╔══

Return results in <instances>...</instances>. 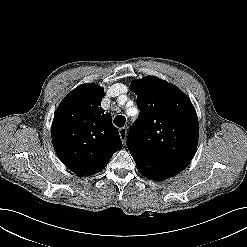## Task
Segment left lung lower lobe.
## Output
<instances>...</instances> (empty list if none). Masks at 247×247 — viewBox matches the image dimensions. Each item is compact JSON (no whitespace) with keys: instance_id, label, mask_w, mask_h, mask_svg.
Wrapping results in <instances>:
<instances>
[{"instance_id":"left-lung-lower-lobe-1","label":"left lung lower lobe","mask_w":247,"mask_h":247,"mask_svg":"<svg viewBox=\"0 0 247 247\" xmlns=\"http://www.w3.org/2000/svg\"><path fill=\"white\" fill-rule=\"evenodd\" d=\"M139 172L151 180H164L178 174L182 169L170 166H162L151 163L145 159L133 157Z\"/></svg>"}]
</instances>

╚══

_About this task:_ Once the line containing "Segment left lung lower lobe." is found, please retype it and every remaining line of the listing above, exactly, with nothing else.

_Response to the exercise:_
Segment left lung lower lobe.
## Output
<instances>...</instances> (empty list if none). Masks at 247×247 — viewBox matches the image dimensions. Each item is compact JSON (no whitespace) with keys: instance_id, label, mask_w, mask_h, mask_svg.
Wrapping results in <instances>:
<instances>
[{"instance_id":"left-lung-lower-lobe-1","label":"left lung lower lobe","mask_w":247,"mask_h":247,"mask_svg":"<svg viewBox=\"0 0 247 247\" xmlns=\"http://www.w3.org/2000/svg\"><path fill=\"white\" fill-rule=\"evenodd\" d=\"M139 172L151 180H164L178 174L182 169L170 166H162L151 163L145 159L133 157Z\"/></svg>"}]
</instances>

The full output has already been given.